Evolution of App Stores (Part II): Putting the Brands perspective to Monetizing Apps stores
In the earlier post, i had written about the evolution of application stores. 1st Gen and 2nd Gen Apps stores were great in as far as apps in principle were concerned.But the real test of Apps stores is in the MONETIZATION bit. Millions of Apps and Billions of Downloads are great stats to convince USER ENGAGEMENT, but “it aint mean nothing” if it makes no money and Monetization is the key.
To provide an analogy, a radio station with great broadcast content and listener-ship is great from a user engagement perspective, but the station does-not make money unless there are sponsors. And then the monies can be used for better content, more broadcast rights, bettering the quality of the programmes etc. Sponsors use the radio station as another media channel to reach out to the listeners to create awareness and engage their consumers better. Majority of the listeners will not possibly not want to pay for the programmes directly, but don’t mind being part of the channel. The same applies for Apps as well.
Apps Stores Evolution
3rd and 4th Gen Apps stores
The key addition here is “sponsors”. Sponsors would use the apps as another media channel to reach to consumers and engage them more effectively. “More Effectively” reflects the ability of applications to profile its users better and thus a greater match between target audience and the sponsor message.

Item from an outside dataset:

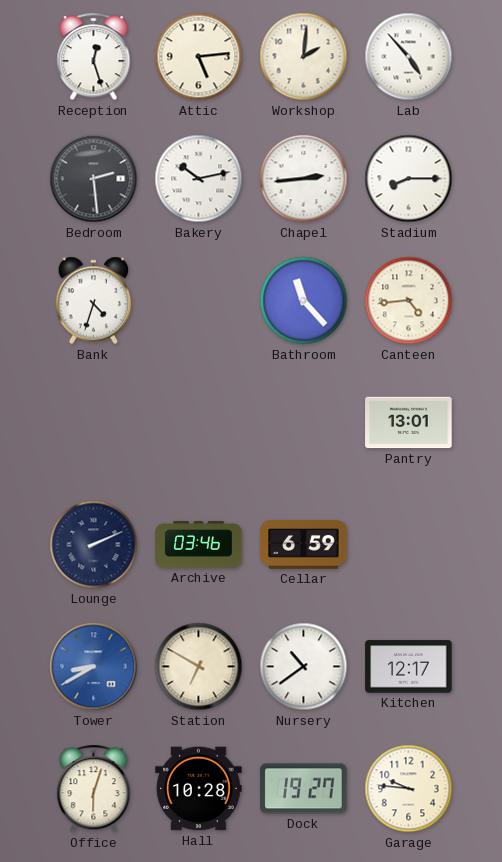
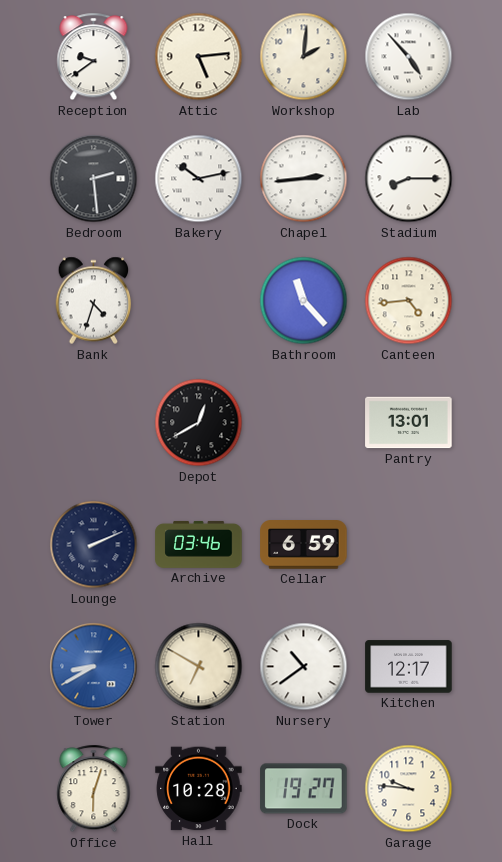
Reception: 12:27 -> 9:39
Depot: none -> 12:40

On a very initial level, this could be ads and we all know how iAds, inmobi or Admob are able to advertise better to the consumer through ads in apps. Thats just the beginning.
Sponsors can use applications most effectively to engage with them through the awareness- inclination – decision making and purchase cyles and that will constitute Ads as a channel to engage consumers. Precision Support by engines and APIs having direct build up to context will be critical in terms of user discovery and experience.
Where’s the money honey?
Globally app stores are monetizing traffic through in-app and in-store subscriptions/payments.However, there is a larger picture that many of us are missing in terms of media capabilities of apps stores & how brands could use apps as a channel to engage consumers. Apps with their unique push capabilities and API sensitiveness can be a very efficient medium for reaching and engaging out to Brand users/consumers.
Under the constraints of consumer freetard-onomics, the answer to monetization problem lies in getting a key stakeholder who has yet not been a part of the eco-system: Brands. To me, Brands today and tomorrow will try establishing apps as a key channel to establish an engagement with consumers. This according to me will establish what i call the third evolution of Apps stores which would centre around Channel and User Centricity. Thus apps will increasingly go from just an app to enable branded life-style experiences around focussed groups of users. That to me is where Applications and Platforms will monetize.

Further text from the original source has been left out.